Hyatt is rebooting its Gold Passport loyalty program (and renaming it “World of Hyatt”) on March 1. While nothing is ostensibly changing with Hyatt’s co-branded credit card (issued by Chase), some of the program changes affect cardholders. And, in some cases, having a Hyatt credit card will help you weather some potential status downgrades in the new program.

What’s changing

The change from Gold Passport to World of Hyatt is an overhaul of elite status and how you earn it. The Points Guy has detailed charts comparing the new elite tiers to the old (as well as their benefits and requirements).

Here’s a quick run-down:

Old Hyatt Gold Passport program tiers

  • Member
  • Platinum (The Hyatt Credit Card automatically gave you this status)
  • Diamond

New World of Hyatt program tiers

  • Member
  • Discoverist (The Hyatt Credit Card automatically will give you this status)
  • Explorist
  • Globalist

The other big change: Hyatt is changing how you earn and increase your elite status:

Old program: Earning elite

  • Elite status could be earned via stays OR nights

New program: Earning elite

  • Elite status will be earned via nights OR qualifying spend at Hyatt properties. No more increasing your status via stays. You’ll earn 5 “base points” per dollar when you stay with Hyatt. These points will help you qualify for elite status. For example, Discoverist status (if you don’t have the Hyatt Credit Card, which gives it automatically) requires earning 25,000 base points in a calendar year. That boils down to $5,000 in Hyatt spending.

This new base-point requirement option rewards those who spend more with Hyatt. Rewarding big spenders is also a model various airlines have been adopting.

What this means for Hyatt Credit Card holders

Compared with the old program, the automatic status granted by the card is a slight downgrade. Platinum status (automatically given with the old program) gave you a 15 percent point bonus on stays. Discoverist status (automatically given with the new program) gives you just a 10 percent bonus. However, if you apply for the card before March 1, 2017, you’ll get an additional 5 percent point-bonus for stays, bringing you up to 15 percent, through Feb. 28, 2018.

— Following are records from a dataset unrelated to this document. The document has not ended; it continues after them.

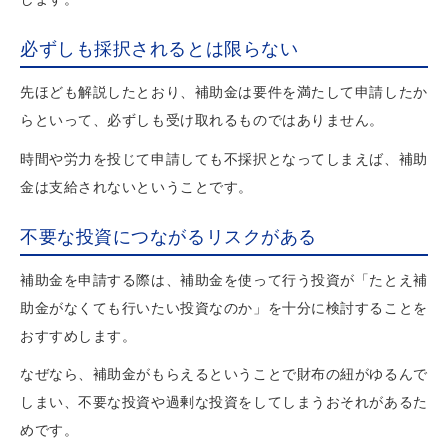
必ずしも採択されるとは限らない
先ほども解説したとおり、補助金は要件を満たして申請したか
らといって、必ずしも受け取れるものではありません。
時間や労力を投じて申請しても不採択となってしまえば、補助
金は支給されないということです。
不要な投資につながるリスクがある
補助金を申請する際は、補助金を使って行う投資が「たとえ補
助金がなくても行いたい投資なのか」を十分に検討することを
おすすめします。
なぜなら、補助金がもらえるということで財布の紐がゆるんで
しまい、不要な投資や過剰な投資をしてしまうおそれがあるた
めです。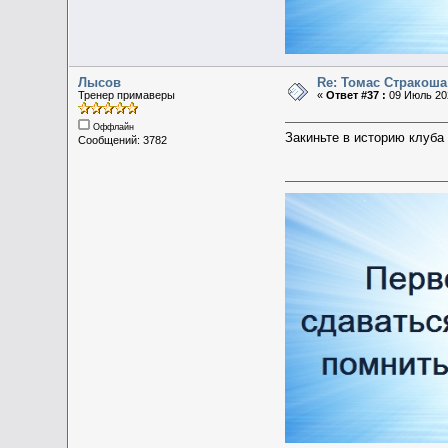
Лысов
Re: Томас Стракоша
Тренер примаверы
«
Ответ #37 :
09 Июль 202
Оффлайн
Закиньте в историю клуба
Сообщений: 3782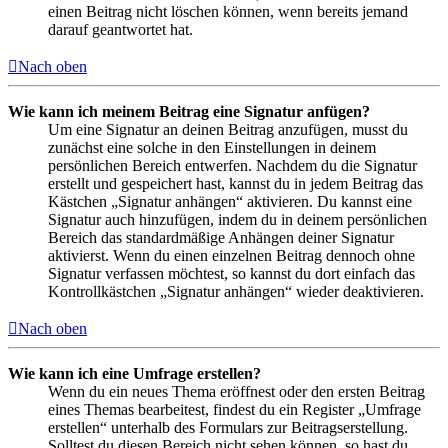
einen Beitrag nicht löschen können, wenn bereits jemand
darauf geantwortet hat.
Nach oben
Wie kann ich meinem Beitrag eine Signatur anfügen?
Um eine Signatur an deinen Beitrag anzufügen, musst du
zunächst eine solche in den Einstellungen in deinem
persönlichen Bereich entwerfen. Nachdem du die Signatur
erstellt und gespeichert hast, kannst du in jedem Beitrag das
Kästchen „Signatur anhängen“ aktivieren. Du kannst eine
Signatur auch hinzufügen, indem du in deinem persönlichen
Bereich das standardmäßige Anhängen deiner Signatur
aktivierst. Wenn du einen einzelnen Beitrag dennoch ohne
Signatur verfassen möchtest, so kannst du dort einfach das
Kontrollkästchen „Signatur anhängen“ wieder deaktivieren.
Nach oben
Wie kann ich eine Umfrage erstellen?
Wenn du ein neues Thema eröffnest oder den ersten Beitrag
eines Themas bearbeitest, findest du ein Register „Umfrage
erstellen“ unterhalb des Formulars zur Beitragserstellung.
Solltest du diesen Bereich nicht sehen können, so hast du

The Hyatt Credit Card will also give you this leg up: if you spend $50,000 on the card in a calendar year, you will get bumped up to Explorist status for the following calendar year. As we found in our survey of hotel programs, it’s rare for a card to let you earn higher-level elite status through spending alone. So this perk could be a valuable one if you can’t earn Explorist status via nights/base points.

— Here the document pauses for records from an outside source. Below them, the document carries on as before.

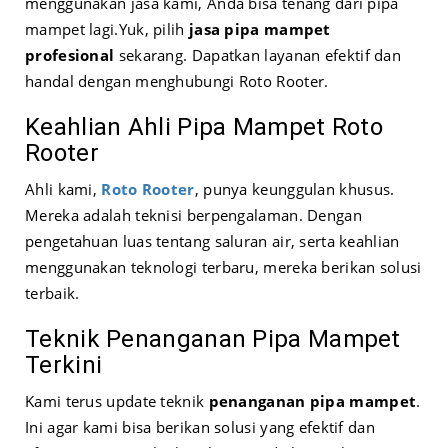
menggunakan jasa kami, Anda bisa tenang dari pipa
mampet lagi.
Yuk, pilih
jasa pipa mampet
profesional
sekarang. Dapatkan layanan efektif dan
handal dengan menghubungi Roto Rooter.
Keahlian Ahli Pipa Mampet Roto
Rooter
Ahli kami,
Roto Rooter
, punya keunggulan khusus.
Mereka adalah teknisi berpengalaman. Dengan
pengetahuan luas tentang saluran air, serta keahlian
menggunakan teknologi terbaru, mereka berikan solusi
terbaik.
Teknik Penanganan Pipa Mampet
Terkini
Kami terus update teknik
penanganan pipa mampet
.
Ini agar kami bisa berikan solusi yang efektif dan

And, of course, the Hyatt Credit Card will still provide a free anniversary night at a Category 1-4 property. That’s a valuable perk, as, without the card, Hyatt’s new program requires you to jump through some hoops to get the same thing. For example, you can get a free (Category 1-4) night after staying at 5 different Hyatt brands. Or, you can get it by staying 30 qualifying nights. By holding the Hyatt Credit Card, you don’t have to worry about any of that. If you still want to worry about all of that, you’ll end up with additional free nights, plus the one you already get with the card.

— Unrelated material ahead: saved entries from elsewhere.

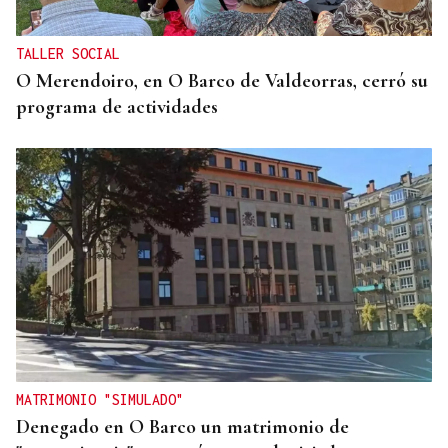
TALLER SOCIAL
O Merendoiro, en O Barco de Valdeorras, cerró su
programa de actividades
MATRIMONIO "SIMULADO"
Denegado en O Barco un matrimonio de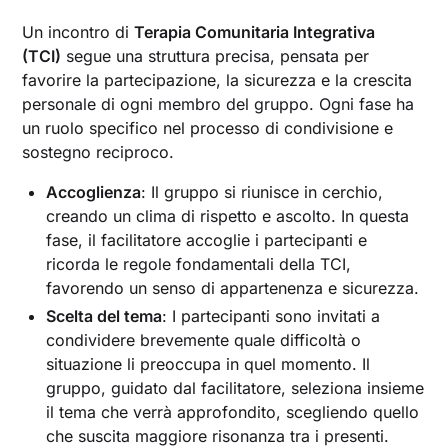
Un incontro di
Terapia Comunitaria Integrativa
(TCI)
segue una struttura precisa, pensata per
favorire la partecipazione, la sicurezza e la crescita
personale di ogni membro del gruppo. Ogni fase ha
un ruolo specifico nel processo di condivisione e
sostegno reciproco.
Accoglienza
: Il gruppo si riunisce in cerchio,
creando un clima di rispetto e ascolto. In questa
fase, il facilitatore accoglie i partecipanti e
ricorda le regole fondamentali della TCI,
favorendo un senso di appartenenza e sicurezza.
Scelta del tema
: I partecipanti sono invitati a
condividere brevemente quale difficoltà o
situazione li preoccupa in quel momento. Il
gruppo, guidato dal facilitatore, seleziona insieme
il tema che verrà approfondito, scegliendo quello
che suscita maggiore risonanza tra i presenti.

If this all seems too complicated

If you’re not a fan of Hyatt’s new program and aren’t interested in getting its co-branded card, consider a flexible travel-rewards card like the Chase Sapphire Preferred, Chase Ink Business Preferred, Chase Sapphire Reserve or any of the Membership Rewards cards from American Express (a CreditCardForum advertising partner). These cards allow you to transfer points to a variety of hotel and even airline loyalty programs, so you’re not bound to one chain.

The Chase cards are notable in that they allow you to transfer directly to Hyatt’s program (in addition to Marriott and IHG), so you don’t have to abandon Hyatt entirely. American Express’s Membership Rewards cards, meanwhile, let you transfer to Starwood and Hilton.